Extracted page text data ->
::::

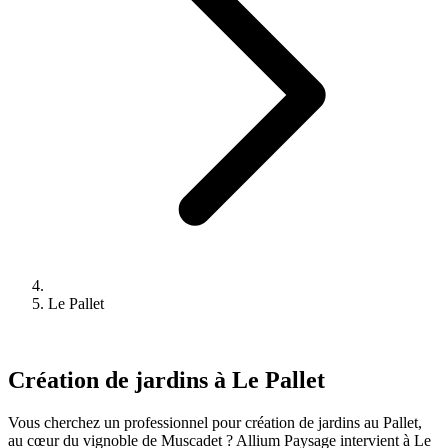
Le Pallet
Création de jardins à Le Pallet
Vous cherchez un professionnel pour création de jardins au Pallet,
au cœur du vignoble de Muscadet ? Allium Paysage intervient à Le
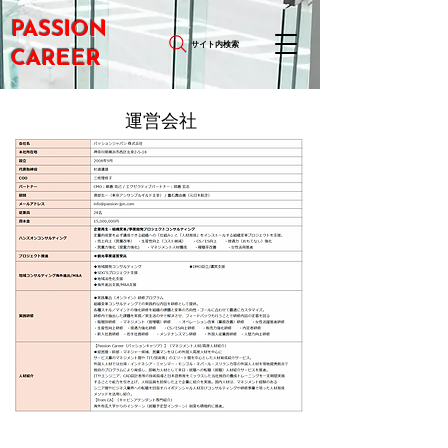
PASSION
サイト内検索
CAREER
運営会社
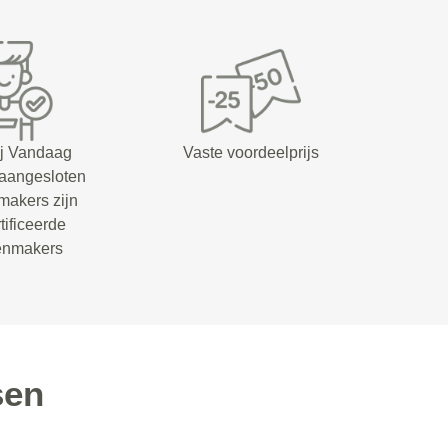
ij Vandaag
Vaste voordeelprijs
 aangesloten
makers zijn
tificeerde
senmakers
sen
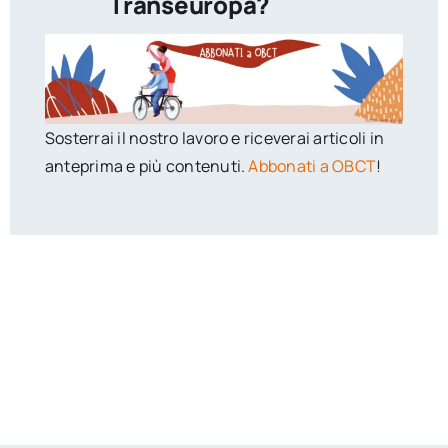
Transeuropa?
Sosterrai il nostro lavoro e riceverai articoli in
anteprima e più contenuti.
Abbonati a OBCT
!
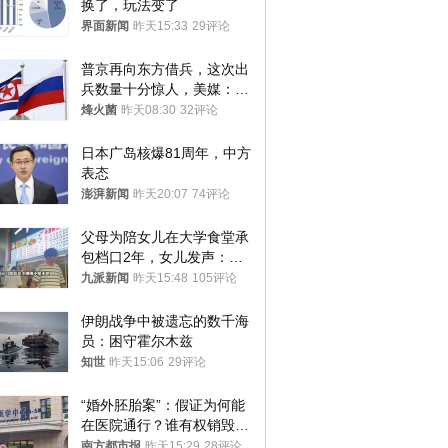
换了，玩法变了
界面新闻
昨天15:33
29评论
普京再向东方借兵，这次出
兵数量十分惊人，美媒：俄
朝要动真格？
烽火菌
昨天08:30
32评论
日本广岛核爆81周年，中方
表态
澎湃新闻
昨天20:07
74评论
父母为陪女儿在大学食堂承
包档口2年，女儿发声：初
衷是为了陪伴，毕业后将不
九派新闻
昨天15:48
105评论
再营业
伊朗战争中被遗忘的数千海
员：困守霍尔木兹
知世
昨天15:06
29评论
“婚外胚胎案”：假证为何能
在医院通行？谁有权销毁胚
胎？
南方都市报
昨天15:29
28评论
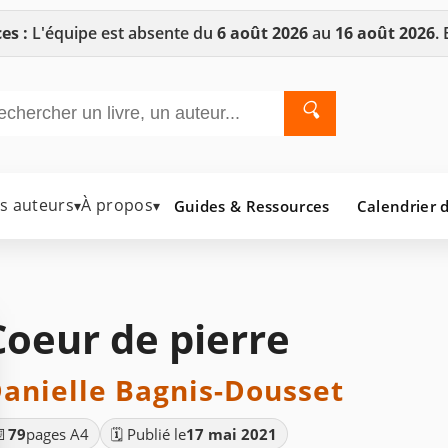
es :
L'équipe est absente du
6 août 2026
au
16 août 2026
.
🔍
es auteurs
À propos
Guides & Ressources
Calendrier d
▾
▾
Coeur de pierre
anielle Bagnis-Dousset
📄
79
pages A4
🗓️ Publié le
17 mai 2021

::::

Task item -> Please give back the data above word for word, with no pictures included.

Response below ->
Le Pallet
Création de jardins à Le Pallet
Vous cherchez un professionnel pour création de jardins au Pallet,
au cœur du vignoble de Muscadet ? Allium Paysage intervient à Le
PASSION
サイト内検索
CAREER
運営会社
ij Vandaag
Vaste voordeelprijs
 aangesloten
makers zijn
tificeerde
senmakers
sen
Transeuropa?
Sosterrai il nostro lavoro e riceverai articoli in
anteprima e più contenuti.
Abbonati a OBCT
!
换了，玩法变了
界面新闻
昨天15:33
29评论
普京再向东方借兵，这次出
兵数量十分惊人，美媒：俄
朝要动真格？
烽火菌
昨天08:30
32评论
日本广岛核爆81周年，中方
表态
澎湃新闻
昨天20:07
74评论
父母为陪女儿在大学食堂承
包档口2年，女儿发声：初
衷是为了陪伴，毕业后将不
九派新闻
昨天15:48
105评论
再营业
伊朗战争中被遗忘的数千海
员：困守霍尔木兹
知世
昨天15:06
29评论
“婚外胚胎案”：假证为何能
在医院通行？谁有权销毁胚
胎？
南方都市报
昨天15:29
28评论
es :
L'équipe est absente du
6 août 2026
au
16 août 2026
.
🔍
es auteurs
À propos
Guides & Ressources
Calendrier d
▾
▾
Coeur de pierre
anielle Bagnis-Dousset
📄
79
pages A4
🗓️ Publié le
17 mai 2021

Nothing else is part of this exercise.